* _Exercise requirements_: Each line of the listing below that includes "pour" must be copied.

* _Given records_:
= = = =

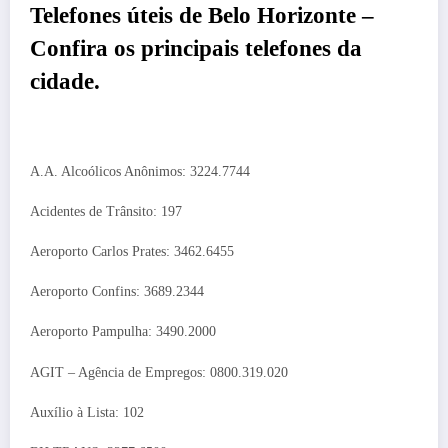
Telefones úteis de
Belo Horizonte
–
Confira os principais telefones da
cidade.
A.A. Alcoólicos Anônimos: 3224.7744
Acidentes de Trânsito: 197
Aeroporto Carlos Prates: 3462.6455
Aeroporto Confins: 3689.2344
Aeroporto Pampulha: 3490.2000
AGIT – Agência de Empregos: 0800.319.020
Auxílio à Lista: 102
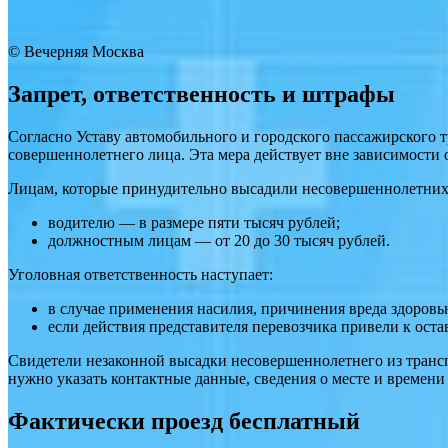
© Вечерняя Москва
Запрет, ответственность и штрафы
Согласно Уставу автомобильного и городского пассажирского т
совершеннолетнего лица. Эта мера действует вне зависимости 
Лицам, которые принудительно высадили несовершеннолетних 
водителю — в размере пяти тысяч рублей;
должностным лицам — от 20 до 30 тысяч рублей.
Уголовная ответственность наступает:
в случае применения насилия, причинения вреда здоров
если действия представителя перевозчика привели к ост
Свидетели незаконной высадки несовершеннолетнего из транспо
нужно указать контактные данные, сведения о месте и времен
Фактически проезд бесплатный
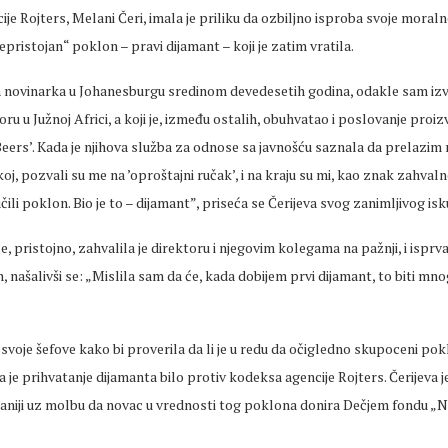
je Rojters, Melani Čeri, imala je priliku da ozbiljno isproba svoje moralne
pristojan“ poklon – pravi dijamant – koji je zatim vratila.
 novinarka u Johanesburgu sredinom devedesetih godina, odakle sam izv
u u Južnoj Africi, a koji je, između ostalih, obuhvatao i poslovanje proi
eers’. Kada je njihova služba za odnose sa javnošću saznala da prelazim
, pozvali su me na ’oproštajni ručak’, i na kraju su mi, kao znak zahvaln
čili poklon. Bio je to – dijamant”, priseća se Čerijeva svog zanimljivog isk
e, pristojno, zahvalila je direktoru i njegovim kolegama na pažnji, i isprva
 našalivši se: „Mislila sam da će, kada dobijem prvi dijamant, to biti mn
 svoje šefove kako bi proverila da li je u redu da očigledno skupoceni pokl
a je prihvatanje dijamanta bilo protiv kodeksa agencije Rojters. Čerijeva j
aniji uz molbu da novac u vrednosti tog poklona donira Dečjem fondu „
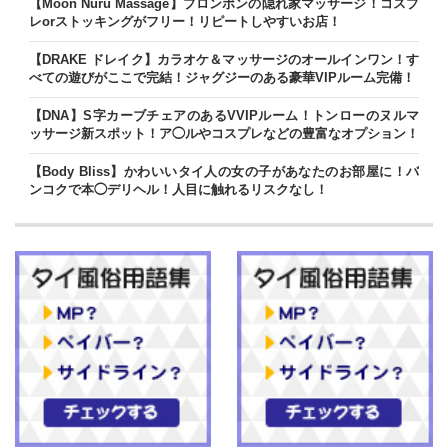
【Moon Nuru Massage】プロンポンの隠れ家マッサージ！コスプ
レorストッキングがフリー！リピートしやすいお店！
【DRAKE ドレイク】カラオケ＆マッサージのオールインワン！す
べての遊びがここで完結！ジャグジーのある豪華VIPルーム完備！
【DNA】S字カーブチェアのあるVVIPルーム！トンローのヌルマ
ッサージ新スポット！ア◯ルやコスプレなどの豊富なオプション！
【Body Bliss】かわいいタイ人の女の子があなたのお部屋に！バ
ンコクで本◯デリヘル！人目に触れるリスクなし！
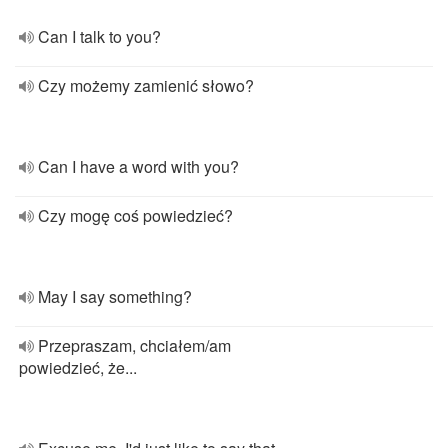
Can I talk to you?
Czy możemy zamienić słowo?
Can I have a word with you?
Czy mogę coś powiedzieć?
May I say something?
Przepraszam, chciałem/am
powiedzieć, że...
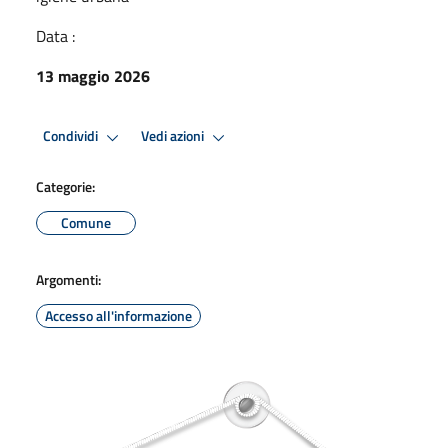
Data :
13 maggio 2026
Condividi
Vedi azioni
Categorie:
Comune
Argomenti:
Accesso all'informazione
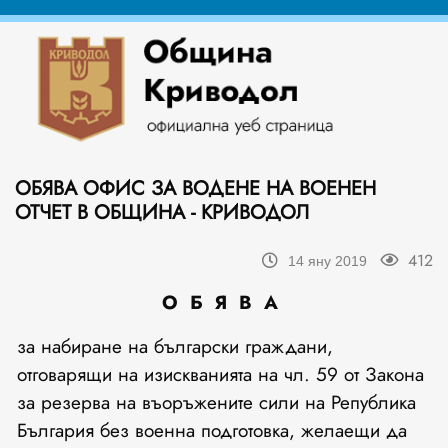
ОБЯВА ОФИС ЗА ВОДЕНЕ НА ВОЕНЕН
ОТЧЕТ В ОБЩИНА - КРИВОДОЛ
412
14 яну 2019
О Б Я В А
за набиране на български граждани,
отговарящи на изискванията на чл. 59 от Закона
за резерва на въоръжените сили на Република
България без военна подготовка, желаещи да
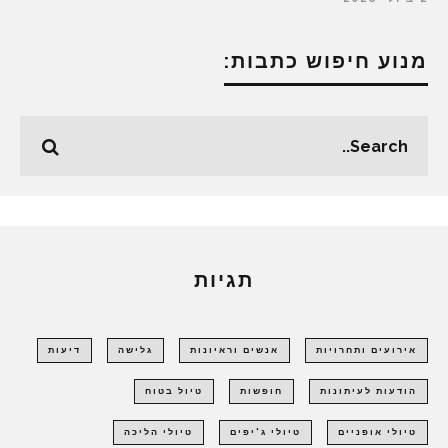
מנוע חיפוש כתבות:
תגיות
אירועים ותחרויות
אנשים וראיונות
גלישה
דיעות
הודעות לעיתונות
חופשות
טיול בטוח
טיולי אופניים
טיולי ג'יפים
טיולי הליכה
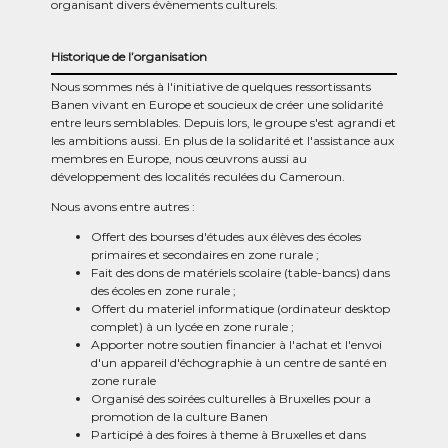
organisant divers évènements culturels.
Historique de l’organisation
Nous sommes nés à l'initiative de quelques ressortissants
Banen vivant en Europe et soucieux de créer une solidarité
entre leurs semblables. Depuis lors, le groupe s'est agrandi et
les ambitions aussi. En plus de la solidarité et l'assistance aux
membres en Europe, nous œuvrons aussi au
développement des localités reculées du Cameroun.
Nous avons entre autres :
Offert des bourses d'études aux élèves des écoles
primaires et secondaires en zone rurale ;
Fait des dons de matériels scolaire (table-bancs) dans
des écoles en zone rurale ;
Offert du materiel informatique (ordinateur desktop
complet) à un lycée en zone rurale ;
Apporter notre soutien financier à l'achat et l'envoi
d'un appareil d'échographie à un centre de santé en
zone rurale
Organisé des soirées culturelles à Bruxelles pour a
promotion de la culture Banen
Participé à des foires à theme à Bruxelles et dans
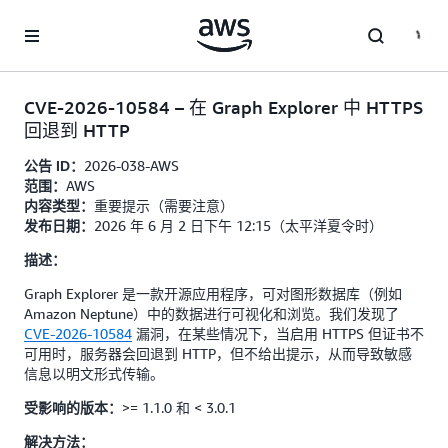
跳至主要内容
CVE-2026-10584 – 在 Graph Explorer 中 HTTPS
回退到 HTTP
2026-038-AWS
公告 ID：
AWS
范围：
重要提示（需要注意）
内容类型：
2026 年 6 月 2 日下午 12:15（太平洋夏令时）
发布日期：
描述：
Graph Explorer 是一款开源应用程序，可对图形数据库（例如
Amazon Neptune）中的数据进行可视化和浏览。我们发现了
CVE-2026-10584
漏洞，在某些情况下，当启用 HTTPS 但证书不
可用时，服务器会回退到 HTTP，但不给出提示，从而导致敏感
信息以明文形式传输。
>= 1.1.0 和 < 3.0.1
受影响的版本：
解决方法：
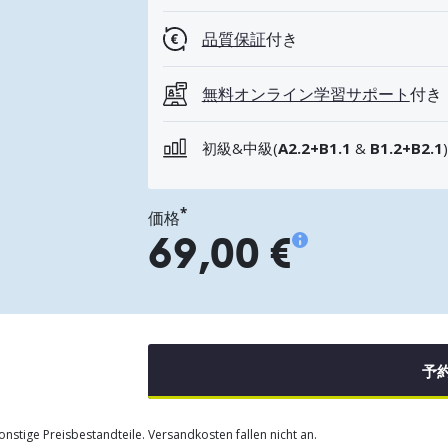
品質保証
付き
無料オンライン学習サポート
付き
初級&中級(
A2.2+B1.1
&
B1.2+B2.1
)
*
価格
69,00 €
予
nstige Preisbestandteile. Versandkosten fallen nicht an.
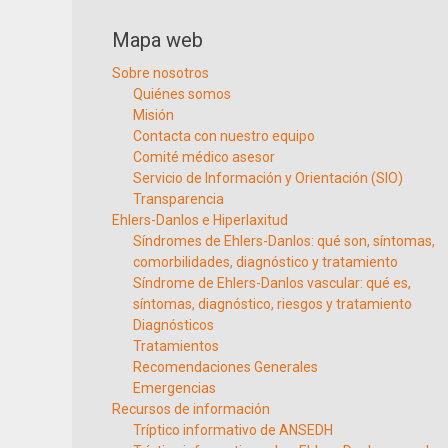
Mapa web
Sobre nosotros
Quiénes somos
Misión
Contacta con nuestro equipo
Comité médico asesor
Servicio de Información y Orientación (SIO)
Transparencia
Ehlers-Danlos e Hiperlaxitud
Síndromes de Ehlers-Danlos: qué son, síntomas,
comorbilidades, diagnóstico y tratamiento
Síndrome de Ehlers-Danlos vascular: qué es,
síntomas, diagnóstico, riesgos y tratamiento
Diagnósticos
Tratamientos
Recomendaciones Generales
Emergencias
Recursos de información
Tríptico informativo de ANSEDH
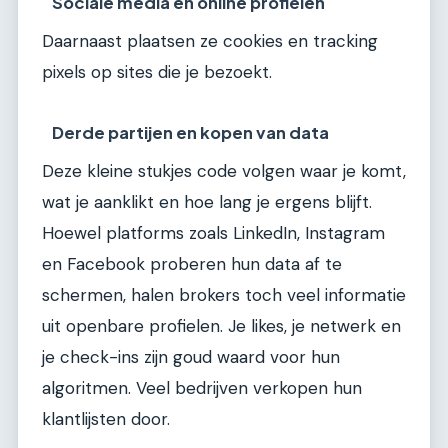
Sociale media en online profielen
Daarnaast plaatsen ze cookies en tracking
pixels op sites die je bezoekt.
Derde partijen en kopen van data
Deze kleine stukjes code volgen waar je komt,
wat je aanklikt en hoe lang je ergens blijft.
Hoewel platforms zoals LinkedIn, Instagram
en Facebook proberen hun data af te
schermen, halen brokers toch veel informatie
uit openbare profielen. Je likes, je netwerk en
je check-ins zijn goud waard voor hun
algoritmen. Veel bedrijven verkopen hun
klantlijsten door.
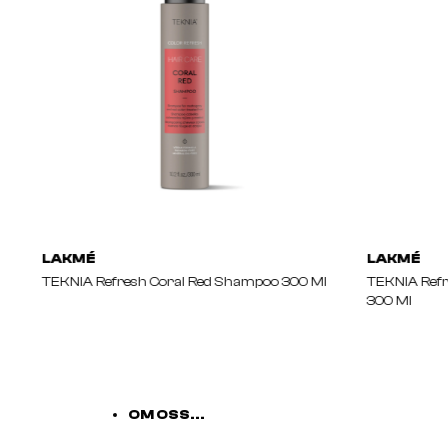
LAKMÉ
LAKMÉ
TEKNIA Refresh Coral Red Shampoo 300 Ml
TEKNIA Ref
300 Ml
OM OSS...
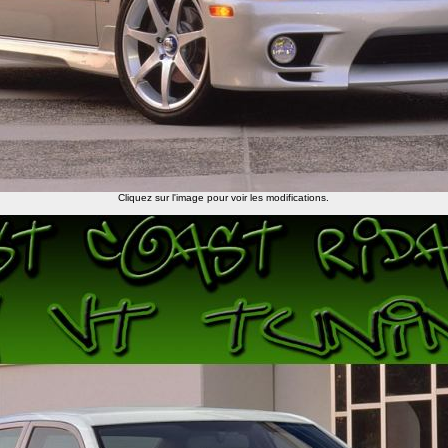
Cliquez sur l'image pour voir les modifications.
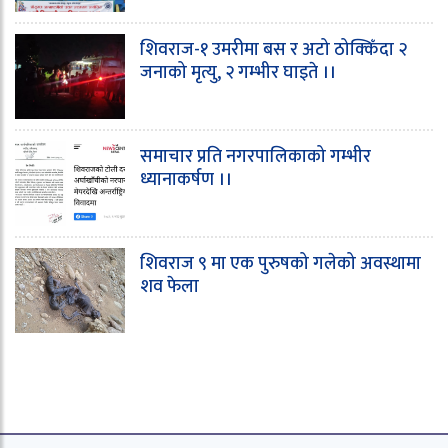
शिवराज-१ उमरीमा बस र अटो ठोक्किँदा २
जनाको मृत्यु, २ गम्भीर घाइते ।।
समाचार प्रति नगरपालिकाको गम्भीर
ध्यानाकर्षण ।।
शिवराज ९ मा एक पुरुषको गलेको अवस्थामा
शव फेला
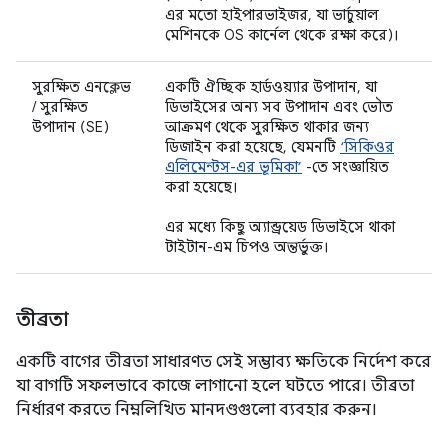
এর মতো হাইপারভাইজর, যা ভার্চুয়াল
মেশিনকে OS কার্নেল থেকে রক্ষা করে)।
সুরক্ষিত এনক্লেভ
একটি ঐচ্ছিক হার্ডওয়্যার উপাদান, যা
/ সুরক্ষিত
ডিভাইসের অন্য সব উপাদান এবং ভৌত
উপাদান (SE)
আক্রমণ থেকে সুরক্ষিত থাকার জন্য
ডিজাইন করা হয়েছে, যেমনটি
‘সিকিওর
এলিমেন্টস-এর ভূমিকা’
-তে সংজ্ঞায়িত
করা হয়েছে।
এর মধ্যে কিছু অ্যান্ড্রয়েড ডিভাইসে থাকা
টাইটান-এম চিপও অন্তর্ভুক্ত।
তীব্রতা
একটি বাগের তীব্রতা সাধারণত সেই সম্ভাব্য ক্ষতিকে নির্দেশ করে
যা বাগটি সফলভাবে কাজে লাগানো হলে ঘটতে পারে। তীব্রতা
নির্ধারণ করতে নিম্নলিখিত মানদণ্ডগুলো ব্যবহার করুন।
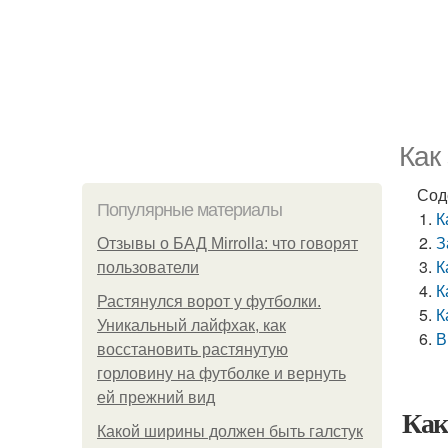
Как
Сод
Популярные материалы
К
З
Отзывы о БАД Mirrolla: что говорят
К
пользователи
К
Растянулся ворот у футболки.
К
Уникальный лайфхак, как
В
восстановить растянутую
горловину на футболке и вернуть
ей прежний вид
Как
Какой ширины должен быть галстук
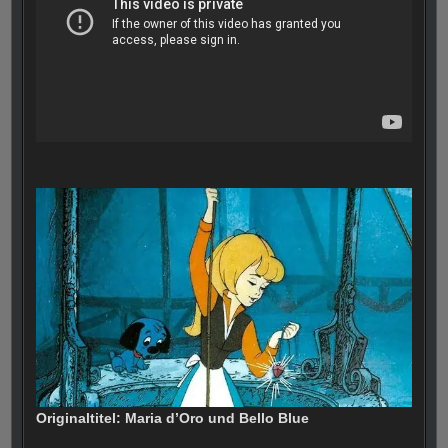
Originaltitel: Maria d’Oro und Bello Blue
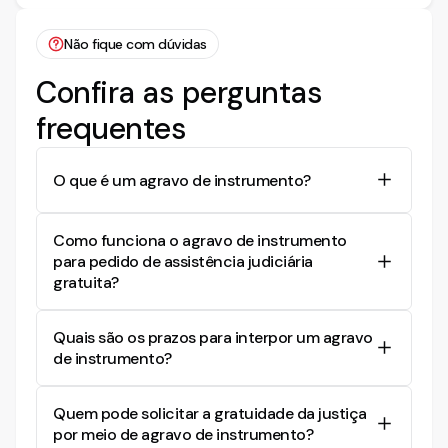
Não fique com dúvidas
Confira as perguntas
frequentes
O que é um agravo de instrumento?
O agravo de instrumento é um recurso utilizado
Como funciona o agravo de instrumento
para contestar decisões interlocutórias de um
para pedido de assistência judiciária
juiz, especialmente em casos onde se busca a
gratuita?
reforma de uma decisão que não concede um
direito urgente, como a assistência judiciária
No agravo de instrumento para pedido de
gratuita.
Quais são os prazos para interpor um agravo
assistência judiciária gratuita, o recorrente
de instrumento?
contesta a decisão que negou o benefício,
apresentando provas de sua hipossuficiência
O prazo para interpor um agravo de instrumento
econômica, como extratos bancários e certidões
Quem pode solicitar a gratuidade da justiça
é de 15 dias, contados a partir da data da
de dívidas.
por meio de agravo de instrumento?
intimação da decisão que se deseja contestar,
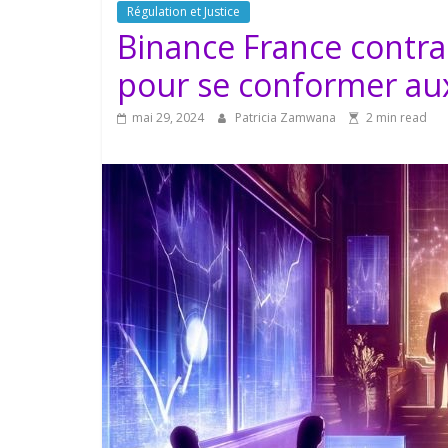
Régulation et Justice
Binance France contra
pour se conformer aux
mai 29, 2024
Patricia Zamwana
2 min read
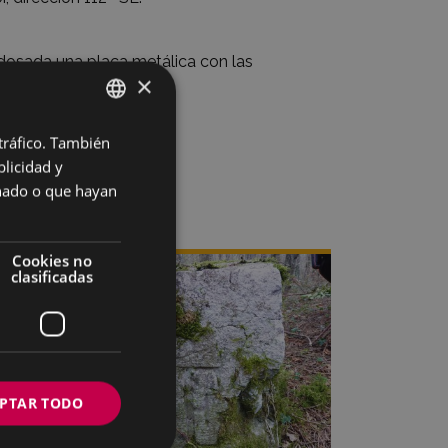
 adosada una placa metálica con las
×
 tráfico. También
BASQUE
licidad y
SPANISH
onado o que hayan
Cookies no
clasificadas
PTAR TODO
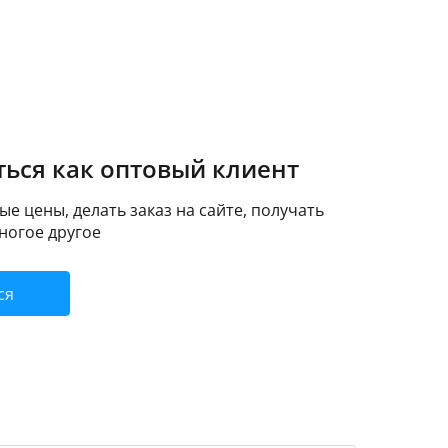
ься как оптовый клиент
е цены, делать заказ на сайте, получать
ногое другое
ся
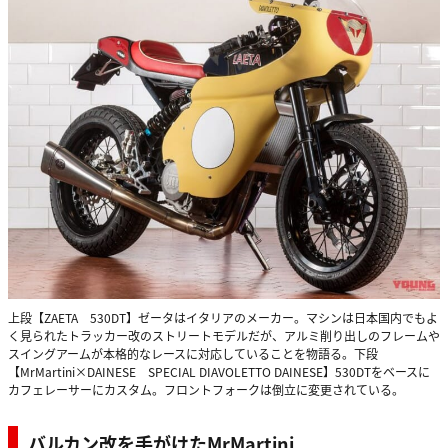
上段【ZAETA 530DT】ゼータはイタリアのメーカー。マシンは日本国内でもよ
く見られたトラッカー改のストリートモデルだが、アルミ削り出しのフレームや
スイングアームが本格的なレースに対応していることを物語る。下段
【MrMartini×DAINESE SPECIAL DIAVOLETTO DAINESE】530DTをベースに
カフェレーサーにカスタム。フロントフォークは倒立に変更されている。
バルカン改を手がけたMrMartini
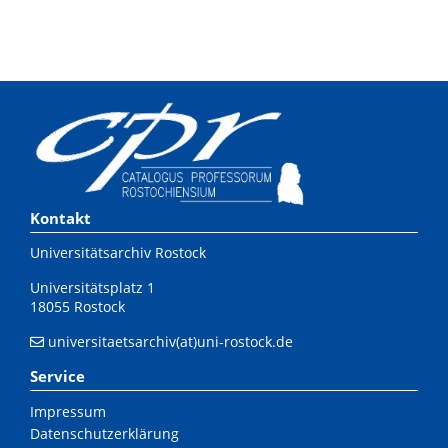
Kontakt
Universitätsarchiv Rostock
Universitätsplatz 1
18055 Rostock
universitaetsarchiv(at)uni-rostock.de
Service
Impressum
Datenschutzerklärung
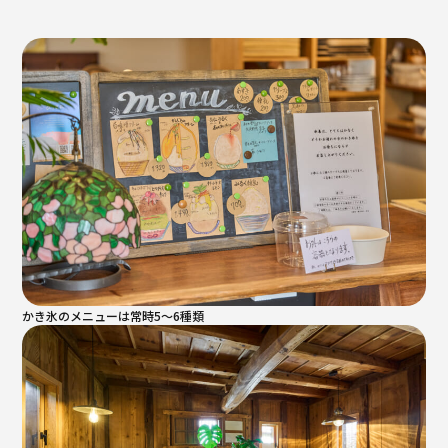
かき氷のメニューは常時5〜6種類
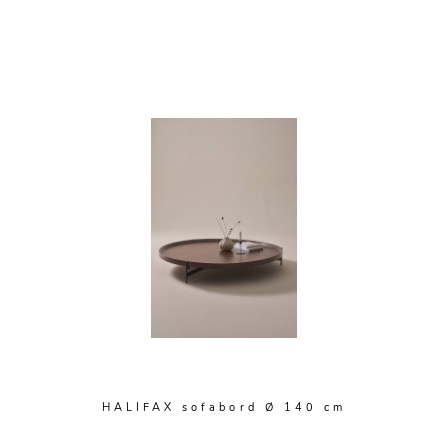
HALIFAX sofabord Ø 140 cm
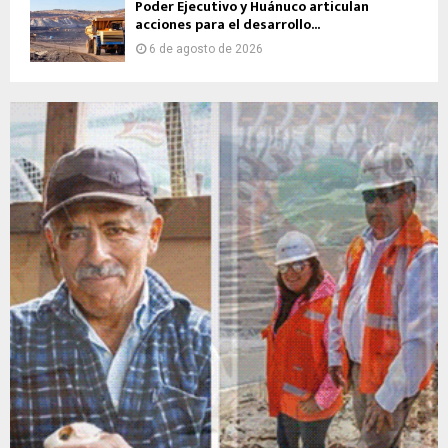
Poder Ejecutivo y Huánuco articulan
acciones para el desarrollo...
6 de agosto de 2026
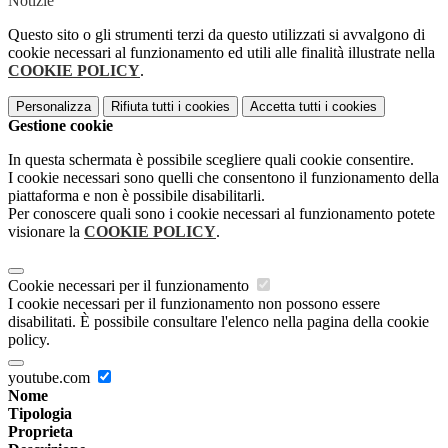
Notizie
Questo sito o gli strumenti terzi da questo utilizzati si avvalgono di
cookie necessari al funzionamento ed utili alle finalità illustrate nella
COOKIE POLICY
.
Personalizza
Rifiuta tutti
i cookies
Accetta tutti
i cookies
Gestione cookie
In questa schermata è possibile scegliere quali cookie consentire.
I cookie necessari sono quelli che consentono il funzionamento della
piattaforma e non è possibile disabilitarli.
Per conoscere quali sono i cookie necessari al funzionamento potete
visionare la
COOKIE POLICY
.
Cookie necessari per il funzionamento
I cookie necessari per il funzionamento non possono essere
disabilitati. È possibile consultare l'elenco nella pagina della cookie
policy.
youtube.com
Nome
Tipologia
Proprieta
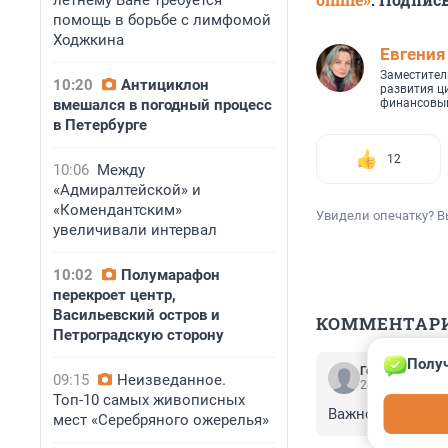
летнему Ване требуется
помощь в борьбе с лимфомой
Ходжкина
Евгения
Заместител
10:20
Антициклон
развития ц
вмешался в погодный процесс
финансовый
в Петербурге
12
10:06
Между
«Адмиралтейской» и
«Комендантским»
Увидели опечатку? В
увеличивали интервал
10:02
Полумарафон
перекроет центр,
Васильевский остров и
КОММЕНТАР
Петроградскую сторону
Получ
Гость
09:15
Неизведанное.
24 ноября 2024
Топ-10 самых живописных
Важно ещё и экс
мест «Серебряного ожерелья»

= = = =

* _Exercise solution_:
Organisé des soirées culturelles à Bruxelles pour a
Cliquez sur l'image pour voir les modifications.
pour se conformer aux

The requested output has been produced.